Task description:
Report back every line below that carries the word "brake".

▬▬▬▬▬▬▬▬▬▬

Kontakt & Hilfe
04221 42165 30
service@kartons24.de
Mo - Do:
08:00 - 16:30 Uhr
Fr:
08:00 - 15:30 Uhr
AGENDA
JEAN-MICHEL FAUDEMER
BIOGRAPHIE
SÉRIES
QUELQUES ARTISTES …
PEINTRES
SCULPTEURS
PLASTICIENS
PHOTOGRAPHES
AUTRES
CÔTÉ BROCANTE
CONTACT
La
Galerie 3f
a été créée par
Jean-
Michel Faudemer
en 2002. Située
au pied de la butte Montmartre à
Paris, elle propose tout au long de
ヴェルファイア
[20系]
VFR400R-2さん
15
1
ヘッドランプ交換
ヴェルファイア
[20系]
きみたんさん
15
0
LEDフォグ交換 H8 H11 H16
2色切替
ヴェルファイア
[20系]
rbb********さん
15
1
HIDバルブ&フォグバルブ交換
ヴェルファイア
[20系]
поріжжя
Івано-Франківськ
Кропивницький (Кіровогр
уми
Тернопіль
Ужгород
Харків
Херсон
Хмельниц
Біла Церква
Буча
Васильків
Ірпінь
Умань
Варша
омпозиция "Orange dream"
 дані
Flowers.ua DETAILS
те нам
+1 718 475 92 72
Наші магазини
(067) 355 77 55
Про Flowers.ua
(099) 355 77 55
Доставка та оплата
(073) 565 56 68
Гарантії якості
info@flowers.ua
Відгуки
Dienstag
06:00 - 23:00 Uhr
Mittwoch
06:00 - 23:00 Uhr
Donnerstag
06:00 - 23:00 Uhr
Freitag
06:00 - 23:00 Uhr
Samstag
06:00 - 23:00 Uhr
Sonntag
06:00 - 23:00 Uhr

▬▬▬▬▬▬▬▬▬▬

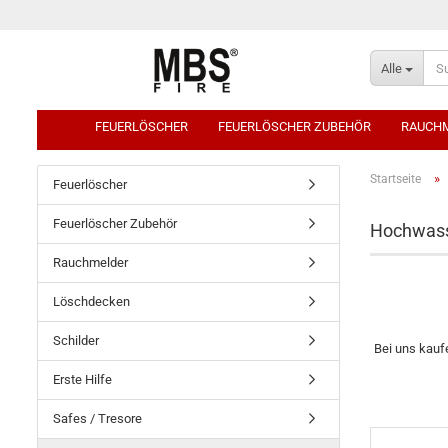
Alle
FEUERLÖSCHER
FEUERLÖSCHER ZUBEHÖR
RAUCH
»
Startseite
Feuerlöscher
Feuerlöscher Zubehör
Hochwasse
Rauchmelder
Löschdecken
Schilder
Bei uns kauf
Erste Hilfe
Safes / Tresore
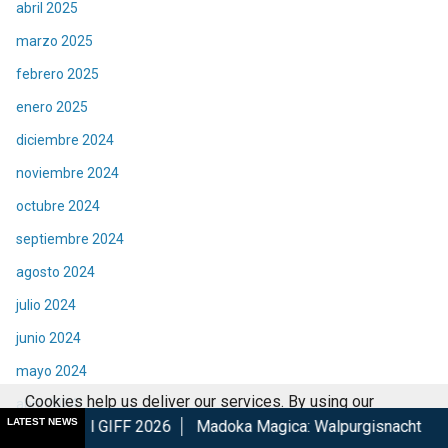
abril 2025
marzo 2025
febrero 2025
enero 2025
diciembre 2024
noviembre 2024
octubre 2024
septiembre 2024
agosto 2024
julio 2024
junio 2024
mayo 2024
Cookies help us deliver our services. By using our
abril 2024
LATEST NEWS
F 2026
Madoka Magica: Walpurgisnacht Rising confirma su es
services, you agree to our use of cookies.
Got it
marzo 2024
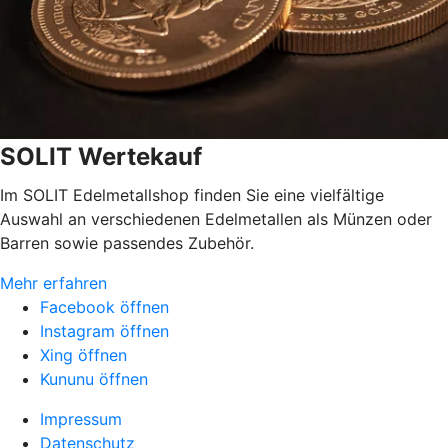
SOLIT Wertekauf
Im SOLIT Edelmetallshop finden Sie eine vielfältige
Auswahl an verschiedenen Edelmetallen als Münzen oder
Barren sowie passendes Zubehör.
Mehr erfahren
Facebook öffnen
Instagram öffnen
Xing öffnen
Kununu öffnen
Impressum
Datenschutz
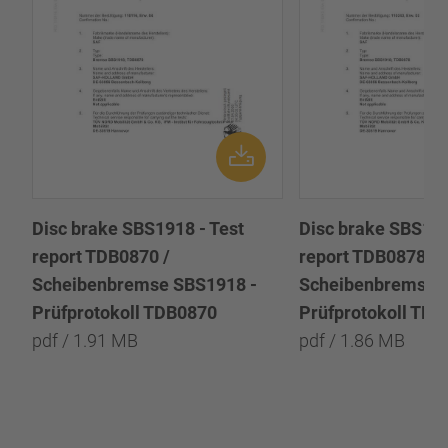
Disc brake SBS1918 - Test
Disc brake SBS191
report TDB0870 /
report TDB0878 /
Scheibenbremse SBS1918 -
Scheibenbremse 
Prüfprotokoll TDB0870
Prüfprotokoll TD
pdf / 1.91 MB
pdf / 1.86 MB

▬▬▬▬▬▬▬▬▬▬

Answer to this task:
Disc brake SBS1918 - Test
Disc brake SBS191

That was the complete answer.